Kei: Makes sense. Instagram is more like visual platform, so maybe you need to have a good looking something.

Ev: Yeah. And look, I am originally professionally a designer, so I could easily go on there. It's just, I like to write and I find that easy. Like, I mean, I also have YouTube and I've got a, you know, I'm really building a good YouTube channel, but it's still hard. Like, it's like you got to, you know, prepare the video and write the script and then film, edit, publish, you know, all that. Whereas like with writing, you just write and publish. Like it feels so much.

Kazuki: I see. And do you see any difference like, you know, Twitter and LinkedIn, like audience are kind of seem similar, but I think slightly different, right? LinkedIn is more like a professional, like a work career related. And do you notice or see some difference, the audience in your.

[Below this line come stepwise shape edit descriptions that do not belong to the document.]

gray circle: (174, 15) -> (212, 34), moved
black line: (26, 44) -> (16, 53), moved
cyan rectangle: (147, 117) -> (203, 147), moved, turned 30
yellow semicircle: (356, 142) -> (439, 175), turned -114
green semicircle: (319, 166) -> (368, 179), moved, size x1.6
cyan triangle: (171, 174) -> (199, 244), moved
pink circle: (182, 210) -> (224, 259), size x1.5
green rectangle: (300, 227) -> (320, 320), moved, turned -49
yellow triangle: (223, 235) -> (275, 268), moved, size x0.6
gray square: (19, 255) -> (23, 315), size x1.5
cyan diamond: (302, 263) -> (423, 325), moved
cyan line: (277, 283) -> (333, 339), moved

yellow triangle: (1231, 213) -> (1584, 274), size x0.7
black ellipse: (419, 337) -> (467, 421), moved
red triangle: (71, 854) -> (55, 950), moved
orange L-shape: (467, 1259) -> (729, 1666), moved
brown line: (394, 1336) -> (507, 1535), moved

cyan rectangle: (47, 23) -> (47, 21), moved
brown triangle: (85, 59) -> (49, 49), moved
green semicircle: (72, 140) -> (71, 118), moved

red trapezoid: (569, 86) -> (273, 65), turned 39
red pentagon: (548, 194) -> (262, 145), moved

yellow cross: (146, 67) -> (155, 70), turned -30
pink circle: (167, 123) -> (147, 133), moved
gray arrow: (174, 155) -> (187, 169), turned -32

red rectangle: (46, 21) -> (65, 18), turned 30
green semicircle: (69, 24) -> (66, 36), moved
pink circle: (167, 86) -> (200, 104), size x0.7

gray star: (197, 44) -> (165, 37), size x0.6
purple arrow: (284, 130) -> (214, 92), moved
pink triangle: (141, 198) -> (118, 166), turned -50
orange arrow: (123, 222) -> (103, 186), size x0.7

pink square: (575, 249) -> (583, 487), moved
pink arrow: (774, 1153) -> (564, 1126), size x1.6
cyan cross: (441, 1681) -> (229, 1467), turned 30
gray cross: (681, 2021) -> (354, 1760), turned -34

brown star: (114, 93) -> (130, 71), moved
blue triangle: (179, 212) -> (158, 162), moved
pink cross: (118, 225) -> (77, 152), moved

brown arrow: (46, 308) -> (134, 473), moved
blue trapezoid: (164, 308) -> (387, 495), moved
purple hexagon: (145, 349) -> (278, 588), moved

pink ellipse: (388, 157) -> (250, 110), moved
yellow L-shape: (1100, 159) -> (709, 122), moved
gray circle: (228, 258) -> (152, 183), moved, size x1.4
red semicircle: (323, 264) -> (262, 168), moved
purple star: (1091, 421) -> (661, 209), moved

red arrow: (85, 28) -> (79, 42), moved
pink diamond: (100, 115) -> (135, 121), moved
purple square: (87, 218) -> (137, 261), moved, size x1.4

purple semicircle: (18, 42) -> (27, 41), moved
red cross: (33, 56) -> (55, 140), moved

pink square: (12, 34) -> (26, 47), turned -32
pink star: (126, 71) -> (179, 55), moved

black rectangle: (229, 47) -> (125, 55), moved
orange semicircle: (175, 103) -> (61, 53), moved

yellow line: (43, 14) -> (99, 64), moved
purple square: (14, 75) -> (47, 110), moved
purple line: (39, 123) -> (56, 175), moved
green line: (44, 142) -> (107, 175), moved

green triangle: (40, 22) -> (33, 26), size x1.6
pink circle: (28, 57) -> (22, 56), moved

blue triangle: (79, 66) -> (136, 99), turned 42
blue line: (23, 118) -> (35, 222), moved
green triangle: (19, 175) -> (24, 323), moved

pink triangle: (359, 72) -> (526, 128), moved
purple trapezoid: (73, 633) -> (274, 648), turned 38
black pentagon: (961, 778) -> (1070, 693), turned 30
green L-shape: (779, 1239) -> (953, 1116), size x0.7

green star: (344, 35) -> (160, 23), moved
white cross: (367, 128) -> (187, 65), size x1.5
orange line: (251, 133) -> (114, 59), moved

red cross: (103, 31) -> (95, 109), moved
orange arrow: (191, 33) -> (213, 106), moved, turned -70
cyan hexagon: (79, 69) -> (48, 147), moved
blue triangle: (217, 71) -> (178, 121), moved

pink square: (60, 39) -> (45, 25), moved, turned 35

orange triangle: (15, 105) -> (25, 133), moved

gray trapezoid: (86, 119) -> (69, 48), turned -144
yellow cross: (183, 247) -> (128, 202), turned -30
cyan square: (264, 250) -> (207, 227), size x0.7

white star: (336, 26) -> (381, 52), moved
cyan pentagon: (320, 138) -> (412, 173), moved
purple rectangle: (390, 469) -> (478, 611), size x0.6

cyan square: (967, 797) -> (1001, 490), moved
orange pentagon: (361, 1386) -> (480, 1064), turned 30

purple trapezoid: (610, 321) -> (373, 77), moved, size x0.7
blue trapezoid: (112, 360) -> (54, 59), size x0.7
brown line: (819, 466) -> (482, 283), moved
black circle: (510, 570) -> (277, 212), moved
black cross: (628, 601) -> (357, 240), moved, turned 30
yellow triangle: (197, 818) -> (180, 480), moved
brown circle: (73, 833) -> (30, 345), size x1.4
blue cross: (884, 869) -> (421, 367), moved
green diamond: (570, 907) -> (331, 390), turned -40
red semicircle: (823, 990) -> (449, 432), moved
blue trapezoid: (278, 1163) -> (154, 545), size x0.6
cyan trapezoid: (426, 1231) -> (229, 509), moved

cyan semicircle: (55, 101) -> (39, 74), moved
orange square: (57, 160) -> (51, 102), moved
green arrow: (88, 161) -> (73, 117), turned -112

Ev: Yeah, I think I do. And I mean, look, I resisted LinkedIn for a long time because I've had LinkedIn for forever, probably like all of us. And kind of like 12 or so years ago, I was just a freelancer. And so I have a lot of contacts from then. Whereas I feel like I'm like a completely different person and doing a completely different thing. And so it felt really odd to go back to LinkedIn and say, hello, this is who I am now. Like it was just kind of odd because I've got all these old contacts, but also I've now got all these new contacts who are creators. So it's, I think that the creators are definitely have cottoned on to LinkedIn as a platform and they're there in numbers now. But I think that's still all traditional businesses, knowledge workers, you know, there's a, there's a good, I think, solid audience there. And I guess what I would say is probably the difference now that I see between like, and look, Twitter has a lot of different subsets of people. Like where I am in the creator space, I think there's a lot of kind of younger creators, I would say. So you've got your, you know, super young, like teenager types, and then a lot of people in their 20s who are kind of the big creators and that kind of thing. I think that older creators, like I'm in my 40s now. So I feel like I'm in the older group. I think that, I mean, I did manage to kind of, you know, come up on Twitter, but I think that a lot of those older people feel more comfortable on LinkedIn in a professional environment than they do kind of on Twitter. That is, that's totally just my opinion. I don't know if that is actually the truth, but that's kind of, yeah. But in terms of, in terms of engagement and that kind of thing, I find LinkedIn excellent. Right. So I have a large audience on Twitter and I still get, you know, a lot of engagement on posts, but I find I get really meaningful engagement on LinkedIn, even though it's less. And that really, I don't know, I guess it didn't surprise me, but it kind of excited me because honestly, all I want to do is put ideas out there and talk to people about them. Like I want to have those conversations and, you know, kind of wrestle with things. And sometimes on Twitter, it's like you, you get the likes and that kind of thing, but not necessarily those deep conversations. And I think on LinkedIn, I'm seeing a lot more of that.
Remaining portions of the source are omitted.